I have long been an advocate of starting a business if you are over the age of 50. As I've mentioned in previous blog posts, my wife and I started a small, local service company in our mid-fifties and ran it successfully for seven years before we sold it. You can read about our experiences in our book, Let's Make Money, Honey: The Couple's Guide to Starting a Service Business.
With a new year upon us, maybe you have the entrepreneurial itch. If so, you'll be encouraged that at least one expert thinks older entrepreneurs have distinct advantages over younger entrepreneurs. Richard Eisenberg of Next Avenue interviewed David Deeds, the Schulze Professor of Entrepreneurship at the Schulze School of Entrepreneurship of the University of St. Thomas in Minneapolis. Deeds is also editor-in-chief of the Entrepreneur & Innovation Exchange (EIX). When Deeds was asked about the advantages an entrepreneur over the age of 50 might have, here's what he said:
"As someone who just turned 55, I think there are a lot of advantages, and far more advantages than disadvantages.
"In your 50s, you have experience, knowledge and wisdom.

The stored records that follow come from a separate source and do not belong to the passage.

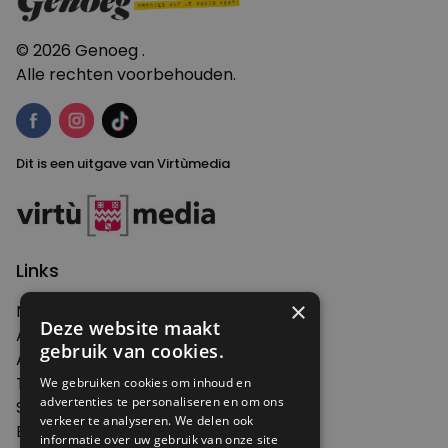
© 2026 Genoeg .
Alle rechten voorbehouden.
Dit is een uitgave van Virtùmedia
Links
×
Nieuws
Deze website maakt
Artikelen
gebruik van cookies.
Agenda
Thema's
We gebruiken cookies om inhoud en
advertenties te personaliseren en om ons
Shop
verkeer te analyseren. We delen ook
Edities
informatie over uw gebruik van onze site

You’ve seen a lot of things while you’ve worked in your career, or in a multitude of careers or jobs. You probably have some financial wherewithal. You’ve established a network over your career that you can get feedback from — maybe potential customers or engineers or designers you can learn a lot from over a cup of coffee.
"To be honest, the only serious disadvantage I see is societal perception that entrepreneurship is for wide-eyed twenty-somethings. That is wrong. One thing we know about entrepreneurs: They are as diverse as the population. There’s no magic test that says you can or can’t be one."
For those who are looking to start a business, Deeds advises:
"The most important thing: Do your homework. Talk to potential customers and people who have the problem you’re trying to solve with your business. Then start iterating simple prototypes. You’re not going to get it right at first and you don’t want to go all in until you’re close to getting it right. Don’t quit your day job until you’re ready. And don’t bet the farm.
"The other thing I’d say is to put together solid financial plans. You’re in an age group that wants to have a nice retirement and travel. So plan for yourself and for your venture. As you start a business, your personal and venture finances will merge very rapidly."